古来から神木姓は、神話の時代くらいまでさかのぼり、まさに伝説のような姓です。
実は、「牧野」の「牧」という漢字とも深いつながりがあります。

日本各地にある「御神木(ごしんぼく)」とは、古来、尊い樹木や森をさし、神さまそのものを意味しますね。

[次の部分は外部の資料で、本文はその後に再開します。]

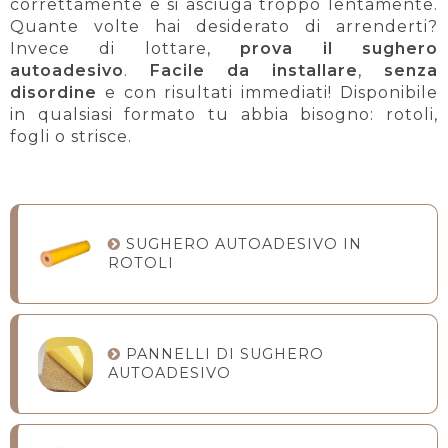
correttamente e si asciuga troppo lentamente.
Quante volte hai desiderato di arrenderti?
Invece di lottare,
prova il sughero
autoadesivo
.
Facile da installare
,
senza
disordine
e con risultati immediati! Disponibile
in qualsiasi formato tu abbia bisogno: rotoli,
fogli o strisce.
SUGHERO AUTOADESIVO IN
ROTOLI
PANNELLI DI SUGHERO
AUTOADESIVO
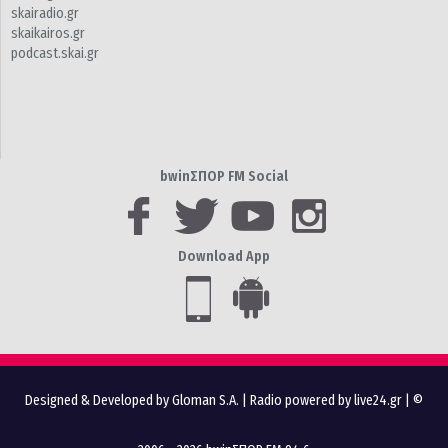
skairadio.gr
skaikairos.gr
podcast.skai.gr
bwinΣΠΟΡ FM Social
Download App
Designed & Developed by Gloman S.A.
|
Radio powered by live24.gr
| ©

神木隆之介さんは、まさに、このドラマ「らんまん」の主人公になるために生まれてきたような気もしないではありません。
隆之介さんは、何かに守られているのかもしれませんね。

* * *

今回の朝ドラには、なんと「草木の精」と「御神木」がおられるのです。
さらに、そこに俳優の、「尊志」の志尊淳(しそん じゅん)さん(これも本名)がおられます。
まさか、こんな尊い姓の方が おられたとは…。

この朝ドラは、まさに、神ってる!
ドラマの中の樹々の木洩れ日は、まさに天からの光…。

* * *

あなたにも、あの花を見ると、あの人を思い出すということはありませんか?
あの花は、あの人…。
あの人は、あの花…。

私たちの心の中にも、あの人が…、あの花が…
♪花は咲く

 

* * *

次回の後編は、富太郎にとって、大切なあの人を思い出す、あの新種の植物のお話しを書きます。
次回以降はさらに、東京・練馬区にある「牧野記念庭園」で、私が撮影してきた写真もまじえて、その庭園と施設のことをご紹介させていただきます。

最後に…
チッチさま… おめでとうございます。